Work required:
Copy the entries word for word. Keep the pictures out.

Task data:
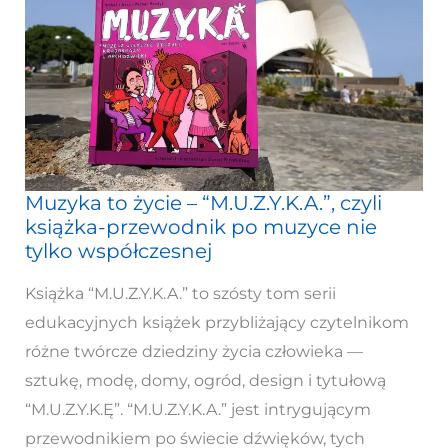
Muzyka to życie – “M.U.Z.Y.K.A.”, czyli
Muzyka
książka-przewodnik po muzyce nie
to
tylko współczesnej
życie
–
Książka “M.U.Z.Y.K.A.” to szósty tom serii
“M.U.Z.Y.K.A.”,
edukacyjnych książek przybliżający czytelnikom
czyli
różne twórcze dziedziny życia człowieka —
książka-
sztukę, modę, domy, ogród, design i tytułową
przewodnik
“M.U.Z.Y.K.Ę”. “M.U.Z.Y.K.A.” jest intrygującym
po
przewodnikiem po świecie dźwięków, tych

Output:
Muzyka to życie – “M.U.Z.Y.K.A.”, czyli
Muzyka
książka-przewodnik po muzyce nie
to
tylko współczesnej
życie
–
Książka “M.U.Z.Y.K.A.” to szósty tom serii
“M.U.Z.Y.K.A.”,
edukacyjnych książek przybliżający czytelnikom
czyli
różne twórcze dziedziny życia człowieka —
książka-
sztukę, modę, domy, ogród, design i tytułową
przewodnik
“M.U.Z.Y.K.Ę”. “M.U.Z.Y.K.A.” jest intrygującym
po
przewodnikiem po świecie dźwięków, tych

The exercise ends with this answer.